Assignment – Return, with both end lines included, exactly what the data below holds from the line with "Australian dollar (AUD)" through the line with "don't see it as", though not the pictures.

== Task inputs

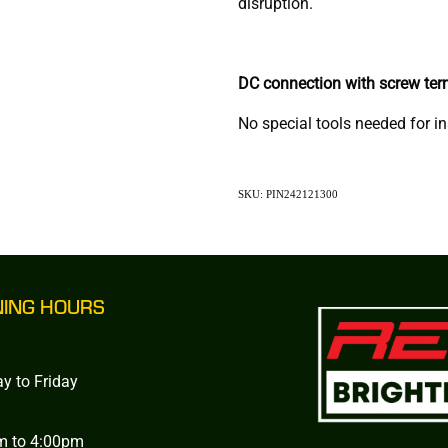
disruption.
DC connection with screw ter
No special tools needed for in
SKU: PIN242121300
NING HOURS
y to Friday
m to 4:00pm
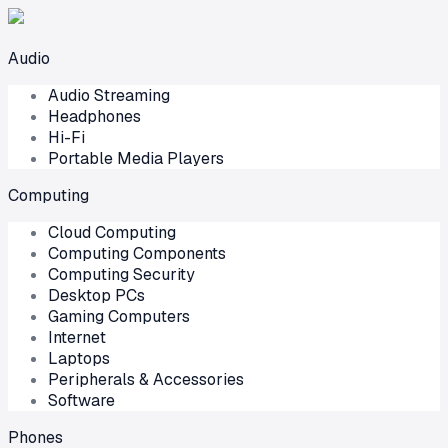
Audio
Audio Streaming
Headphones
Hi-Fi
Portable Media Players
Computing
Cloud Computing
Computing Components
Computing Security
Desktop PCs
Gaming Computers
Internet
Laptops
Peripherals & Accessories
Software
Phones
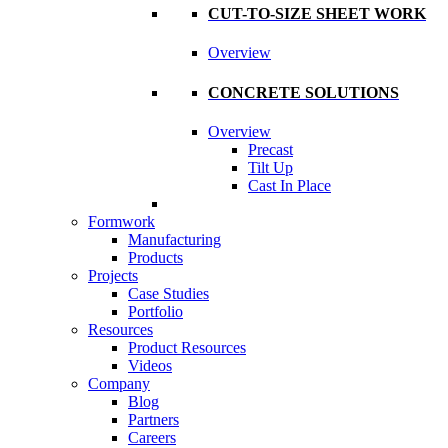
CUT-TO-SIZE SHEET WORK
Overview
CONCRETE SOLUTIONS
Overview
Precast
Tilt Up
Cast In Place
Formwork
Manufacturing
Products
Projects
Case Studies
Portfolio
Resources
Product Resources
Videos
Company
Blog
Partners
Careers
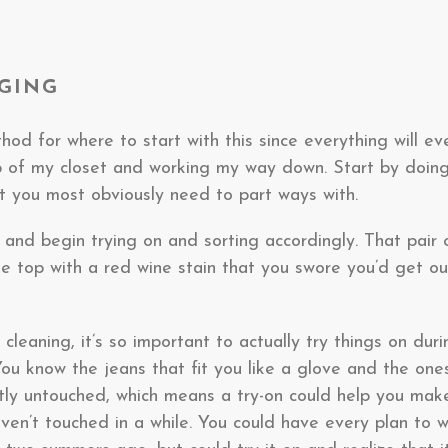
RGING
hod for where to start with this since everything will ev
top of my closet and working my way down. Start by doin
at you most obviously need to part ways with.
and begin trying on and sorting accordingly. That pair 
e top with a red wine stain that you swore you’d get ou
cleaning, it’s so important to actually try things on dur
You know the jeans that fit you like a glove and the ones
tly untouched, which means a try-on could help you make
en’t touched in a while. You could have every plan to we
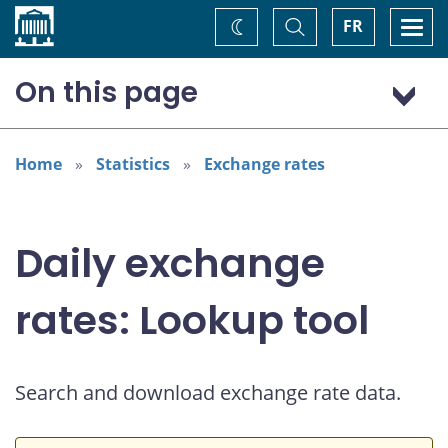
Home
Toggle
Togg
FR
Change
Search
navi
theme
On this page
Australian dollar (AUD)
Home
Statistics
Exchange rates
Daily exchange
rates: Lookup tool
Search and download exchange rate data.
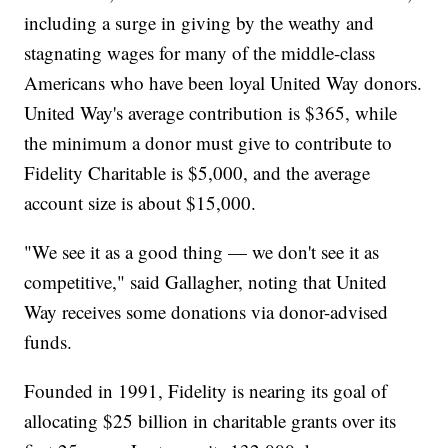
including a surge in giving by the weathy and
stagnating wages for many of the middle-class
Americans who have been loyal United Way donors.
United Way's average contribution is $365, while
the minimum a donor must give to contribute to
Fidelity Charitable is $5,000, and the average
account size is about $15,000.
"We see it as a good thing — we don't see it as
competitive," said Gallagher, noting that United
Way receives some donations via donor-advised
funds.
Founded in 1991, Fidelity is nearing its goal of
allocating $25 billion in charitable grants over its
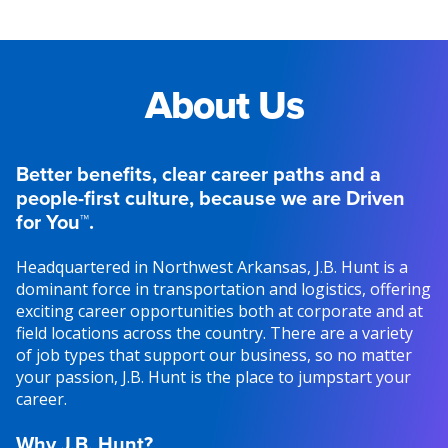
About Us
Better benefits, clear career paths and a
people-first culture, because we are Driven
for You™.
Headquartered in Northwest Arkansas, J.B. Hunt is a
dominant force in transportation and logistics, offering
exciting career opportunities both at corporate and at
field locations across the country. There are a variety
of job types that support our business, so no matter
your passion, J.B. Hunt is the place to jumpstart your
career.
Why J.B. Hunt?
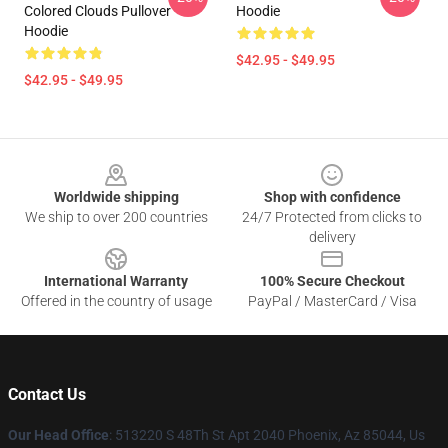
Colored Clouds Pullover
Hoodie
Hoodie
$42.95 - $49.95
$42.95 - $49.95
Footer
Worldwide shipping
Shop with confidence
We ship to over 200 countries
24/7 Protected from clicks to
delivery
International Warranty
100% Secure Checkout
Offered in the country of usage
PayPal / MasterCard / Visa
Contact Us
Our Head Office
: 513220 S 48Th St Apt 2040 Phoenix, Az 85044, Us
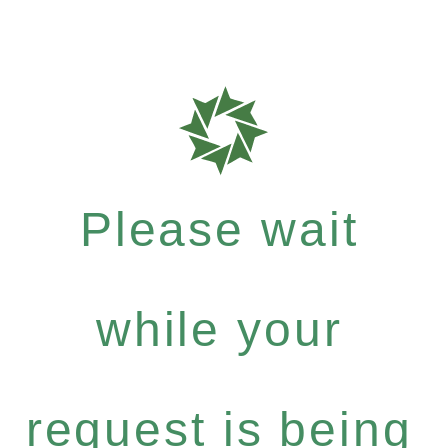
Please wait
while your
request is being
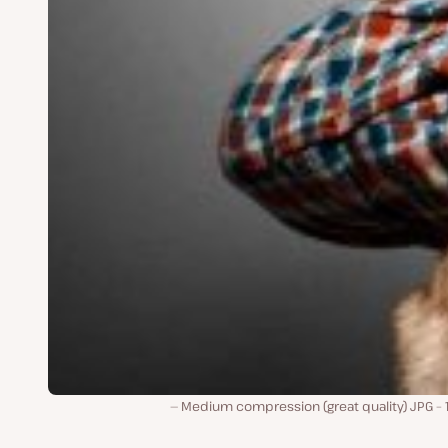
Medium compression (great quality) JPG – 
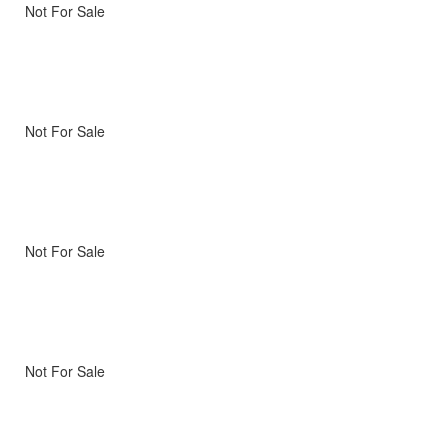
Not For Sale
Not For Sale
Not For Sale
Not For Sale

====

The completed task –
Australian dollar (AUD)
Home
Statistics
Exchange rates
Daily exchange
rates: Lookup tool
Search and download exchange rate data.
including a surge in giving by the weathy and
stagnating wages for many of the middle-class
Americans who have been loyal United Way donors.
United Way's average contribution is $365, while
the minimum a donor must give to contribute to
Fidelity Charitable is $5,000, and the average
account size is about $15,000.
"We see it as a good thing — we don't see it as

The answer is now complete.